Master SQL Aggregate Functions: GROUP BY, HAVING, COUNT, SUM, AVG

SQL🌱 Foundation10 min readMay 6, 2026Updated May 6, 2026

Table of Contents

SQL Aggregate Functions: GROUP BY, HAVING, COUNT, SUM, AVG

Imagine you're analyzing sales data for a retail company. You have a database table with thousands of individual transactions, but your manager doesn't want to see every single purchase. They want answers to questions like: "What's our average order value by region?" or "Which product categories generated the most revenue last quarter?"

This is where SQL aggregate functions become essential. Instead of looking at individual rows, you need to summarize and group your data to find meaningful patterns and insights.

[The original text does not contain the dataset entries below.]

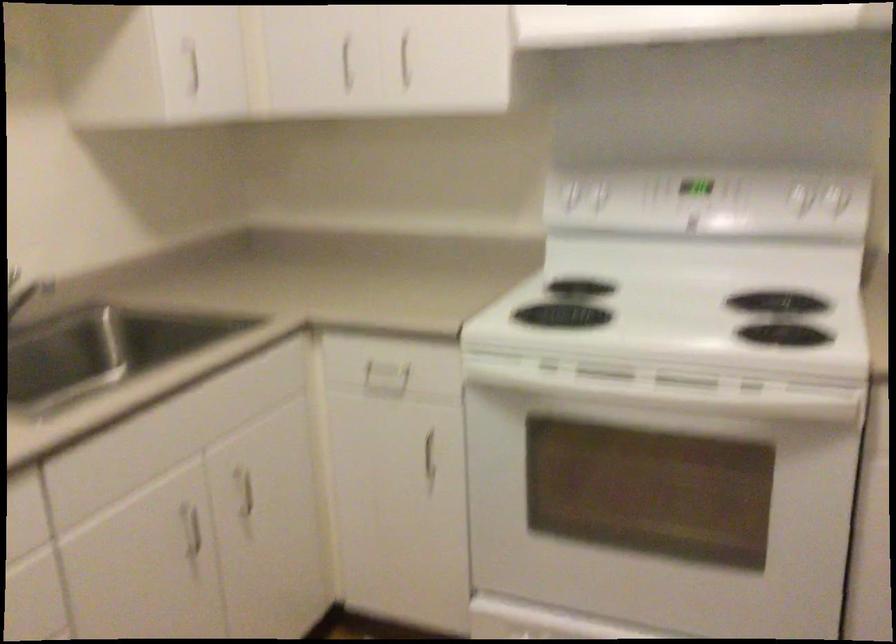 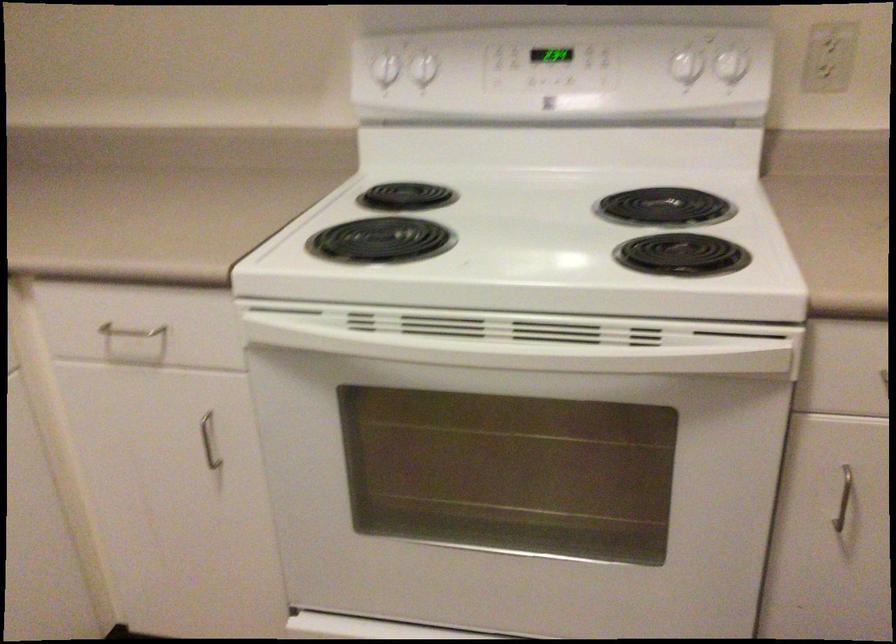 Locate, in the second image, the point that corresponds to pixel 582 285 in the first image.

(407, 196) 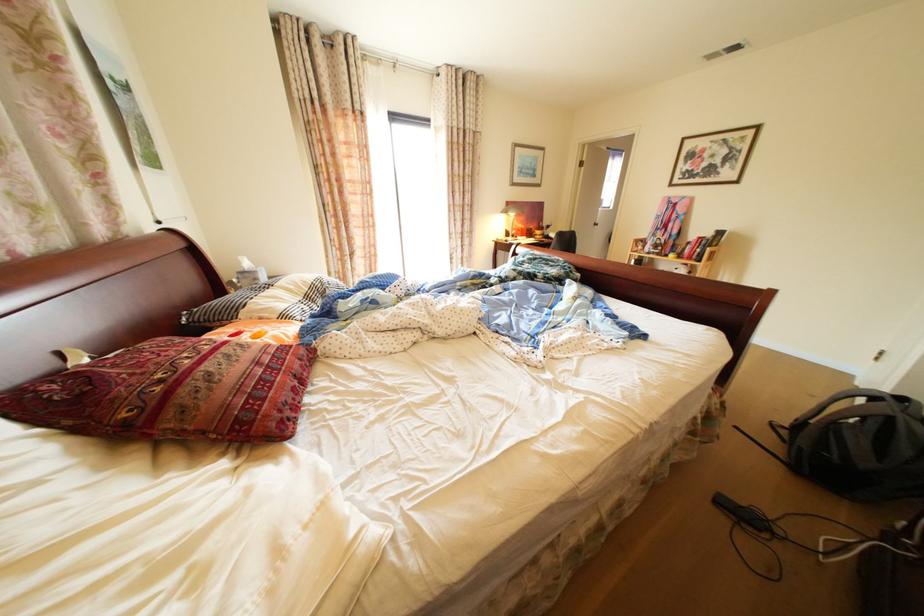 Image resolution: width=924 pixels, height=616 pixels. What do you see at coordinates (596, 223) in the screenshot?
I see `the white door knob` at bounding box center [596, 223]. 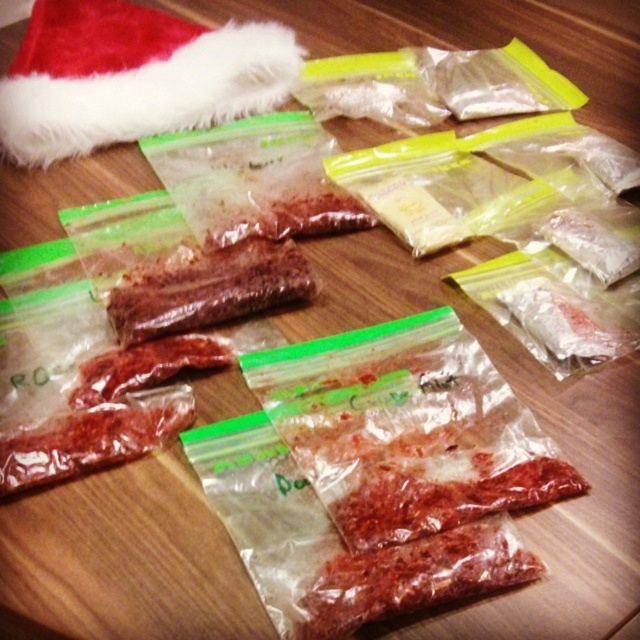 Is red matte meat at center positioned at the back of translucent plastic bag at center?

No, it is not.

Which is in front, point (486, 592) or point (579, 493)?

Positioned in front is point (486, 592).

Is point (506, 566) positioned behind point (566, 476)?

That is False.

The image size is (640, 640). I want to click on red matte meat at center, so click(x=413, y=577).

Consider the image. Can you confirm if translucent plastic bag at center is taller than red matte dried meat at left?

No, translucent plastic bag at center is not taller than red matte dried meat at left.

Is translucent plastic bag at center shorter than red matte dried meat at left?

Indeed, translucent plastic bag at center has a lesser height compared to red matte dried meat at left.

At what (x,y) coordinates should I click in order to perform the action: click on translucent plastic bag at center. Please return your answer as a coordinate pair (x, y). The width and height of the screenshot is (640, 640). Looking at the image, I should click on (445, 496).

Where is `translucent plastic bag at center`? translucent plastic bag at center is located at coordinates (445, 496).

Is red matte dried meat at center thinner than red matte dried meat at lower left?

No.

Which is more to the left, red matte dried meat at center or red matte dried meat at lower left?

Positioned to the left is red matte dried meat at lower left.

What do you see at coordinates (205, 289) in the screenshot? I see `red matte dried meat at center` at bounding box center [205, 289].

Image resolution: width=640 pixels, height=640 pixels. Identify the location of red matte dried meat at center. (205, 289). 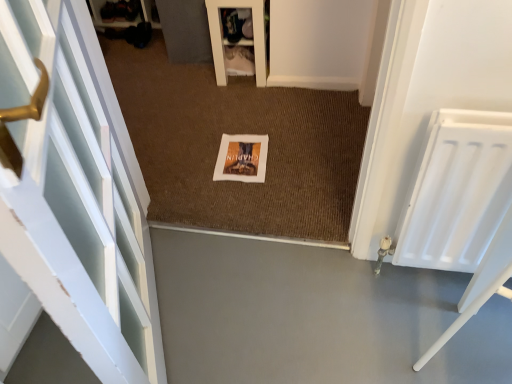 Where is `free space above white matte picture frame at center (from a real-world perspective)`? This screenshot has height=384, width=512. free space above white matte picture frame at center (from a real-world perspective) is located at coordinates (241, 154). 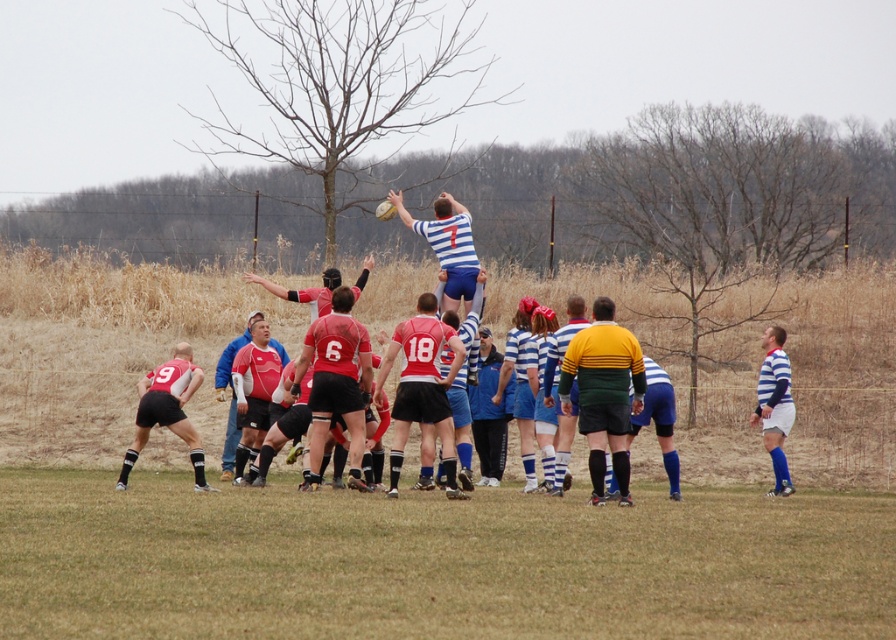 Based on the photo, can you confirm if striped jersey at center is wider than striped jersey at right?

Correct, the width of striped jersey at center exceeds that of striped jersey at right.

Does striped jersey at center appear on the right side of striped jersey at right?

In fact, striped jersey at center is to the left of striped jersey at right.

Which is behind, point (454, 225) or point (785, 483)?

Point (454, 225)

At what (x,y) coordinates should I click in order to perform the action: click on striped jersey at center. Please return your answer as a coordinate pair (x, y). This screenshot has width=896, height=640. Looking at the image, I should click on (448, 244).

Which is in front, point (619, 449) or point (174, 372)?

Point (619, 449) is more forward.

Does yellow-green striped jersey at center have a larger size compared to matte red jersey at lower left?

Yes.

Between point (591, 432) and point (173, 372), which one is positioned behind?

Point (173, 372)

Locate an element on the screen. The image size is (896, 640). yellow-green striped jersey at center is located at coordinates (604, 394).

Who is higher up, yellow-green striped jersey at center or striped jersey at center?

striped jersey at center

Who is taller, yellow-green striped jersey at center or striped jersey at center?

With more height is yellow-green striped jersey at center.

At what (x,y) coordinates should I click in order to perform the action: click on yellow-green striped jersey at center. Please return your answer as a coordinate pair (x, y). The image size is (896, 640). Looking at the image, I should click on (604, 394).

I want to click on yellow-green striped jersey at center, so click(604, 394). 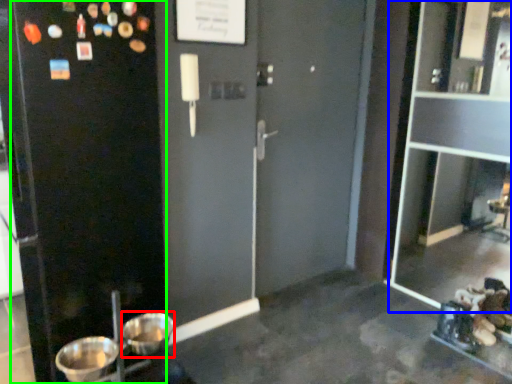 Question: Which object is positioned farthest from basin (highlighted by a red box)? Select from glass door (highlighted by a blue box) and screen door (highlighted by a green box).

Choices:
 (A) glass door
 (B) screen door

Answer: (A) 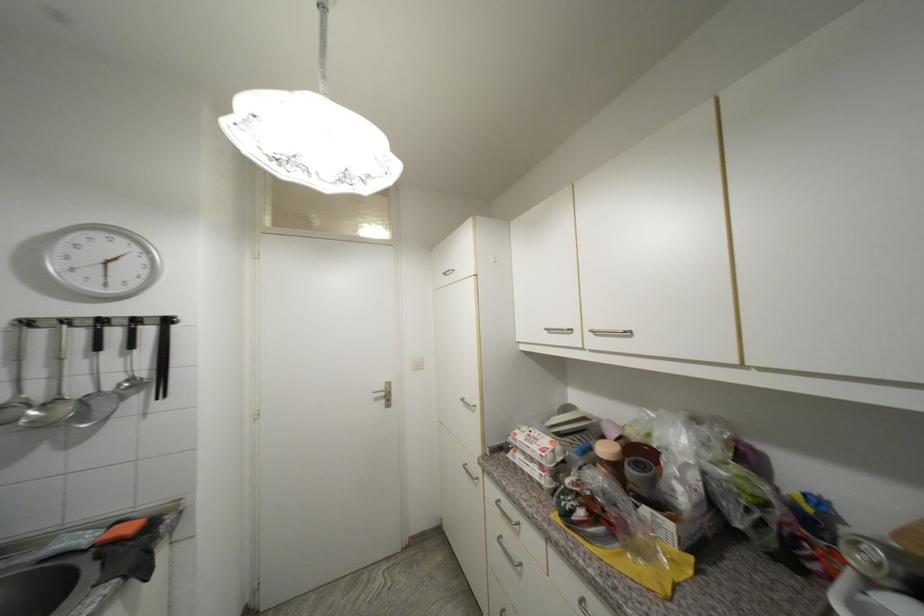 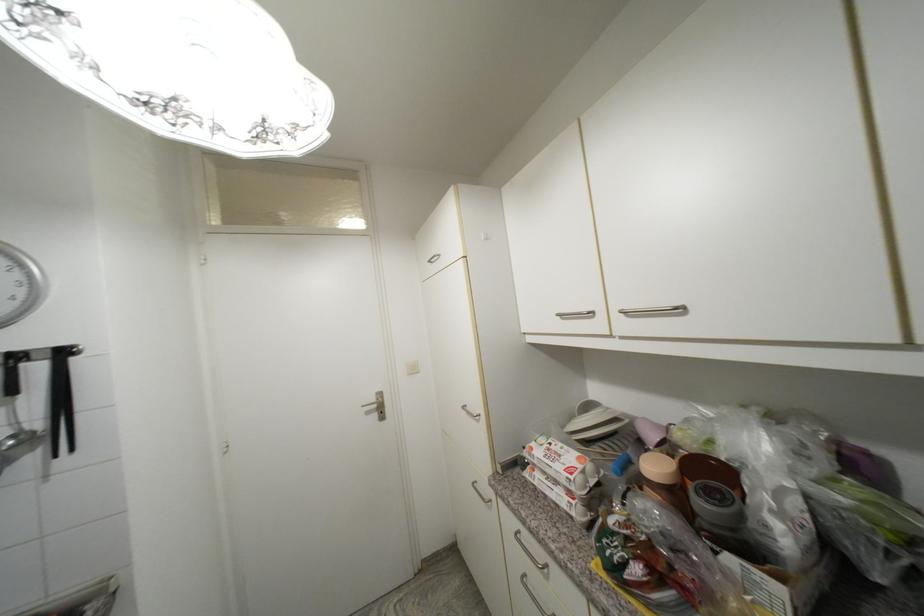 In the second image, find the point that corresponds to the point at 174,323 in the first image.

(69, 354) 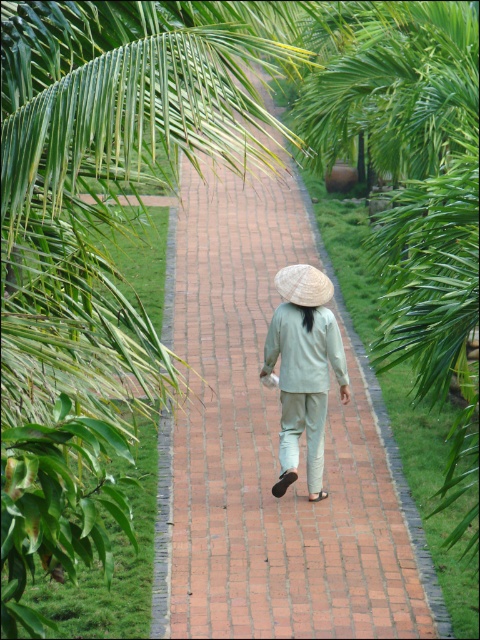 You are standing at the start of the brick pathway and see the brick pavement at center and the white straw hat at center. Which object is closer to your left side?

The brick pavement at center is to the left of the white straw hat at center, so the brick pavement at center is closer to your left side.

You are a photographer trying to capture the brick pavement at center and the white straw hat at center in a single frame. Based on their widths, which object should you focus on to ensure both fit in the frame?

The brick pavement at center is wider than the white straw hat at center, so focusing on the brick pavement at center ensures both objects fit in the frame. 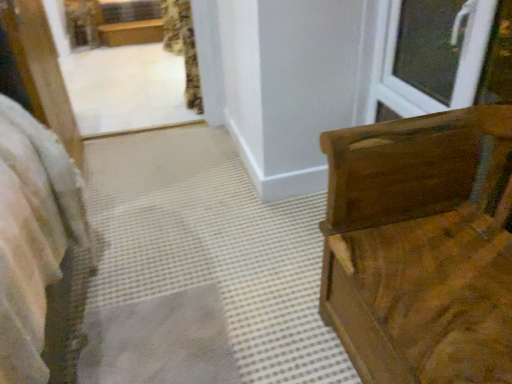 Question: Visually, is floral fabric curtain at upper center positioned to the left or to the right of wooden chest at right?

Choices:
 (A) right
 (B) left

Answer: (B)

Question: From their relative heights in the image, would you say floral fabric curtain at upper center is taller or shorter than wooden chest at right?

Choices:
 (A) tall
 (B) short

Answer: (B)

Question: Estimate the real-world distances between objects in this image. Which object is closer to the wooden chest at right?

Choices:
 (A) floral fabric curtain at upper center
 (B) white plastic window at upper right

Answer: (B)

Question: Which object is the closest to the floral fabric curtain at upper center?

Choices:
 (A) wooden chest at right
 (B) white plastic window at upper right

Answer: (B) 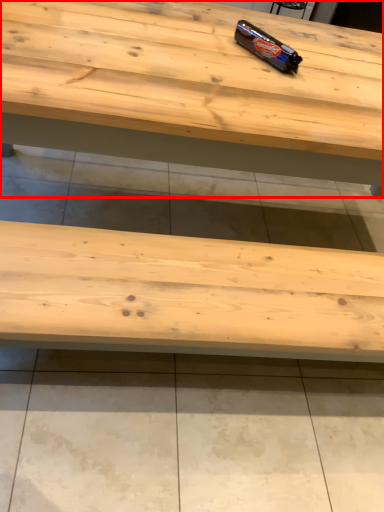 Question: In this image, where is table (annotated by the red box) located relative to chocolate bar?

Choices:
 (A) left
 (B) right

Answer: (A) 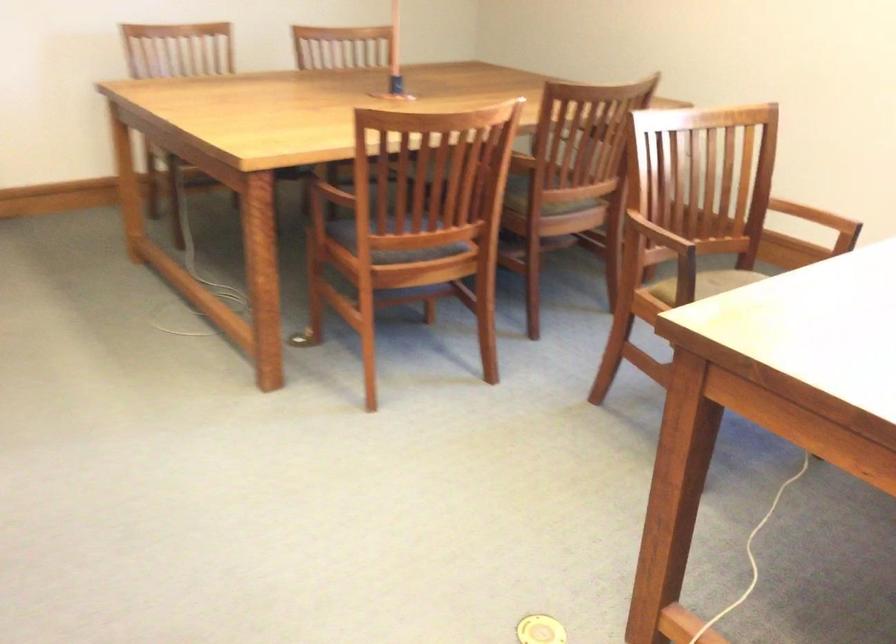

By the end of this lesson, you'll transform from someone who can only query individual records into someone who can slice and dice data to answer real business questions. You'll understand how to group related data together and perform calculations across those groups.

What you'll learn:

How to use GROUP BY to organize data into meaningful categories
When and how to apply COUNT, SUM, and AVG aggregate functions
How to filter grouped results with the HAVING clause
The difference between WHERE and HAVING (a common source of confusion)
How to combine multiple aggregate functions in a single query
Common pitfalls and how to avoid them

Prerequisites

You should be comfortable with basic SQL SELECT statements, including WHERE clauses for filtering individual rows. If you can write queries like SELECT * FROM customers WHERE city = 'Chicago', you're ready to proceed.

Understanding the Problem: When Individual Rows Aren't Enough

Let's start with a realistic scenario. You're working with an e-commerce database that contains an orders table with the following structure:

CREATE TABLE orders (
    order_id INT,
    customer_id INT,
    product_category VARCHAR(50),
    region VARCHAR(50),
    order_amount DECIMAL(10,2),
    order_date DATE
);

Here's some sample data:

INSERT INTO orders VALUES
(1001, 501, 'Electronics', 'North', 899.99, '2024-01-15'),
(1002, 502, 'Clothing', 'South', 149.50, '2024-01-16'),
(1003, 503, 'Electronics', 'North', 299.99, '2024-01-16'),
(1004, 501, 'Books', 'North', 79.99, '2024-01-17'),
(1005, 504, 'Clothing', 'West', 199.99, '2024-01-17'),
(1006, 505, 'Electronics', 'South', 549.99, '2024-01-18'),
(1007, 502, 'Books', 'South', 39.99, '2024-01-18'),
(1008, 506, 'Clothing', 'East', 89.99, '2024-01-19');

A basic SELECT statement shows you every individual order:

SELECT * FROM orders;

But what if your manager asks: "How much revenue did each region generate?" Looking at eight individual rows won't give you a quick answer. You need to group the data by region and sum up the amounts.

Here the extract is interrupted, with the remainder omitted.